En un mois, 15 morts, 1 200 ménages sinistrés : face à des pluies dévastatrices, les autorités appellent à une réponse collective et structurée
Alors que les pluies diluviennes s’abattent sans relâche sur Conakry et la région de la Basse Guinée, le bilan humain et matériel s’alourdit de jour en jour. Du 28 juin au 28 juillet 2025, pas moins de 15 personnes ont perdu la vie, 19 ont été blessées et environ 1 200 ménages ont été durement affectés, selon un rapport alarmant de l’Agence Nationale de Gestion des Urgences et des Catastrophes Humanitaires (ANGUCH).

Ces drames sont directement liés aux inondations causées par des précipitations exceptionnelles, comme l’a confirmé Lancei Touré, Directeur Général de l’ANGUCH. Il précise que plusieurs victimes ont été emportées par les eaux, dans des zones devenues soudainement dangereuses à la suite de la montée rapide des eaux.
Interrogé par Africaguinee.com, M. Touré a tenu à replacer le phénomène dans un cadre plus large :« Chaque année, ce ne sont pas seulement la Guinée, mais aussi les pays de la sous-région et du monde entier qui sont confrontés aux conséquences du dérèglement climatique. La forte pluviométrie en est l’un des aspects majeurs, provoquant des inondations qui touchent surtout les pays insuffisamment préparés. »

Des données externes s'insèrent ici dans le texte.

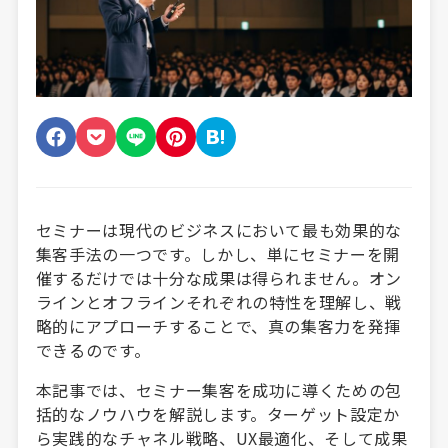
セミナーは現代のビジネスにおいて最も効果的な
集客手法の一つです。しかし、単にセミナーを開
催するだけでは十分な成果は得られません。オン
ラインとオフラインそれぞれの特性を理解し、戦
略的にアプローチすることで、真の集客力を発揮
できるのです。
本記事では、セミナー集客を成功に導くための包
括的なノウハウを解説します。ターゲット設定か
ら実践的なチャネル戦略、UX最適化、そして成果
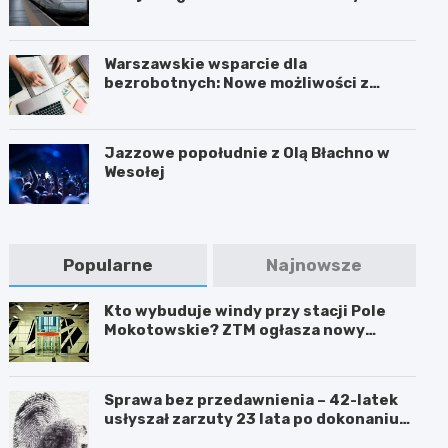
trasach mieszkańców
Warszawskie wsparcie dla
bezrobotnych: Nowe możliwości z
projektem FEM III
Jazzowe popołudnie z Olą Błachno w
Wesołej
Popularne
Najnowsze
Kto wybuduje windy przy stacji Pole
Mokotowskie? ZTM ogłasza nowy
przetarg
Sprawa bez przedawnienia – 42-latek
usłyszał zarzuty 23 lata po dokonaniu
przestępstwa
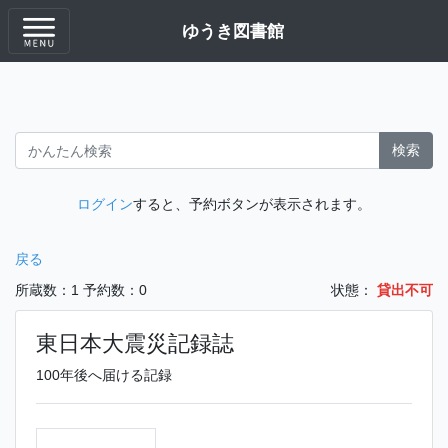
ゆうき図書館
検索
ログイン
すると、予約ボタンが表示されます。
戻る
所蔵数：1
予約数：0
状態：
貸出不可
東日本大震災記録誌
100年後へ届ける記録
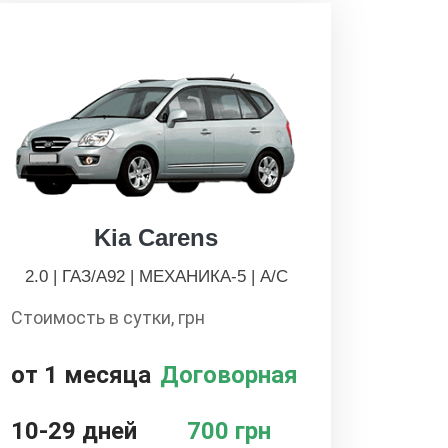
Kia Carens
2.0 | ГАЗ/А92 | МЕХАНИКА-5 | А/С
Стоимость в сутки, грн
от 1 месяца
Договорная
10-29 дней
700 грн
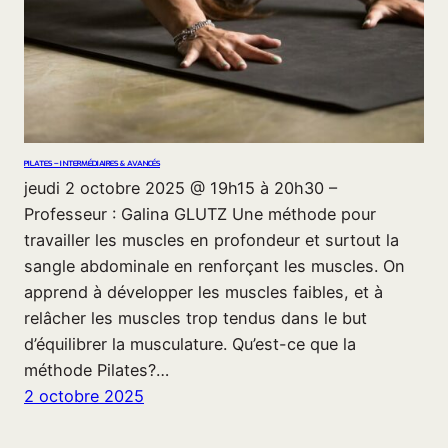
PILATES – INTERMÉDIAIRES & AVANCÉS
jeudi 2 octobre 2025 @ 19h15 à 20h30 –
Professeur : Galina GLUTZ Une méthode pour
travailler les muscles en profondeur et surtout la
sangle abdominale en renforçant les muscles. On
apprend à développer les muscles faibles, et à
relâcher les muscles trop tendus dans le but
d’équilibrer la musculature. Qu’est-ce que la
méthode Pilates?…
2 octobre 2025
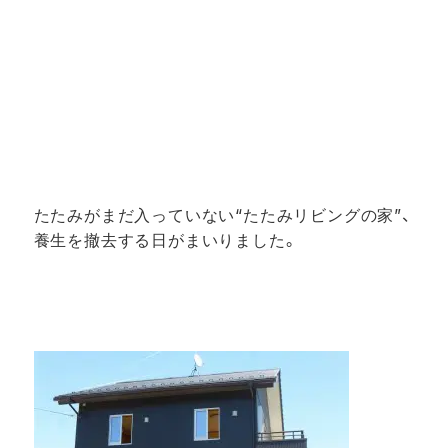
たたみがまだ入っていない“たたみリビングの家”、
養生を撤去する日がまいりました。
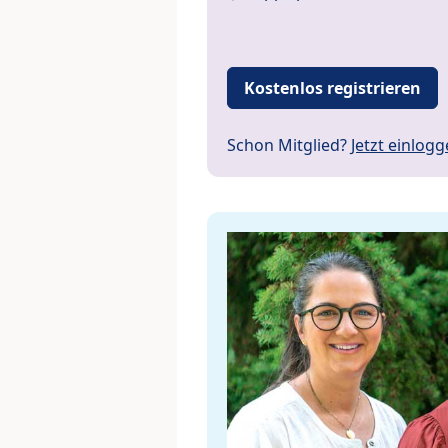
Kostenlos registrieren
Schon Mitglied?
Jetzt einlog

En Guinée, les causes de ces inondations sont bien identifiées : constructions anarchiques, absence de planification urbaine, caniveaux bouchés ou mal entretenus, et exutoires mal conçus. Des facteurs aggravés par une réponse encore inégale sur le terrain, malgré les efforts fournis par les institutions compétentes.
Face à la récurrence des inondations, l’ANGUCH a mis en place une cartographie des zones à risque à travers le pays, en identifiant les points critiques. Ces informations sont transmises aux élus locaux et aux acteurs de la gestion des urgences, dans l’objectif d’anticiper les catastrophes à venir.
Cependant, l’efficacité de ces dispositifs dépend de la capacité des structures sectorielles à agir rapidement. Parmi les institutions impliquées : l’AGEROUTE, l’Observatoire National des Routes, le Fonds d’Entretien Routier (FER), l’ANSP, ou encore le Ministère de l’Habitat. En cas de défaillance ou d’inaction, l’ANGUCH prend le relais pour coordonner la réponse humanitaire d’urgence.« L’un des principaux problèmes était que les habitants, surpris par la montée des eaux, se retrouvaient bloqués dans leurs maisons. Nous avons donc identifié 58 lieux publics à travers le pays pour accueillir temporairement les populations vivant dans les zones à risque », explique Lancei Touré.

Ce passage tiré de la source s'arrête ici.